Search For Gainey to Continue Through the Night

PORTSMOUTH, Va. – Plans are being made to continue the search tonight for Laura Gainey, who went overboard from the sailing vessel Picton Castle about 470 miles southeast of Cape Cod.

Canadian and U.S. Coast Guard C-130 airplanes searched for her throughout the day, aided by the motor tanker Mindanao and the woman’s shipmates aboard the 189-foot tall ship Picton Castle.

The Canadian and U.S. Coast Guards and civilian crews have scoured about 1,500 square miles of ocean during the search.

Both C-130s returned to their bases due to low fuel late this afternoon. The Mindanao and Picton Castle are still on scene searching, and the U.S. Coast Guard C-130 will return to the search refueled and with a fresh crew tonight. The Canadian crew will be standing by to assist.

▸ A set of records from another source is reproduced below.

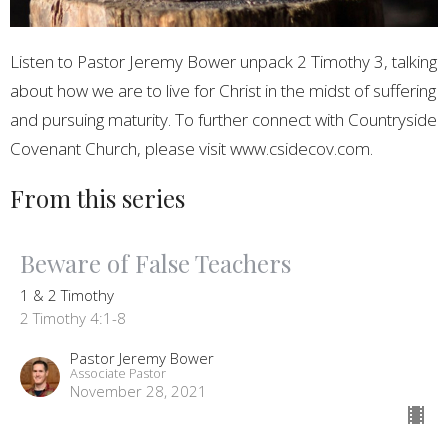
Listen to Pastor Jeremy Bower unpack 2 Timothy 3, talking
about how we are to live for Christ in the midst of suffering
and pursuing maturity. To further connect with Countryside
Covenant Church, please visit www.csidecov.com.
From this series
Beware of False Teachers
1 & 2 Timothy
2 Timothy 4:1-8
Pastor Jeremy Bower
Associate Pastor
November 28, 2021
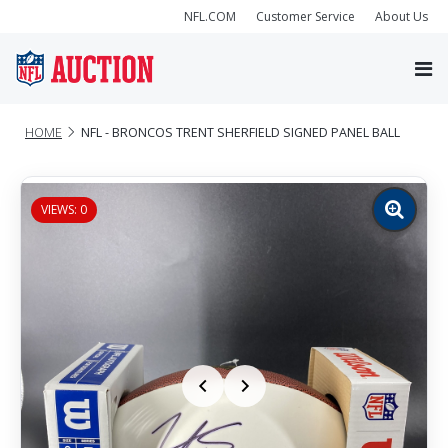
NFL.COM
Customer Service
About Us
HOME
NFL - BRONCOS TRENT SHERFIELD SIGNED PANEL BALL
VIEWS: 0
Zoom
image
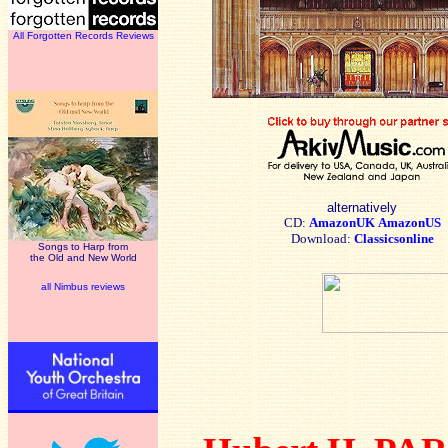
All Forgotten Records Reviews
alternatively
CD:
AmazonUK
AmazonUS
Download:
Classicsonline
Songs to Harp from
the Old and New World
all Nimbus reviews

At about 9 p.m. Friday, personnel at the Joint Rescue Coordination Center (JRCC) in Halifax, Nova Scotia, received a call from the captain of the Picton Castle reporting that one of his female crew members had gone missing from the vessel in 40 knot winds and 22-foot seas.

RCC Halifax contacted Coast Guardsmen at the RCC in Portsmouth, Va., who assumed control of the search.

At about 2 a.m. Saturday, RCC Portsmouth diverted the motor vessel Lake Phoenix a nearby AMVER vessel (Automated Mutual Assistance Vessel Rescue System) vessel to the scene to assist in the search. After completing its designated search pattern and being replaced by the M/T Mindanao, the M/V Lake Phoenix departed the search area early this morning.

Based on the 70-degree Gulf Stream water temperature, the woman could feasibly survive in the search area for more than 36 hours.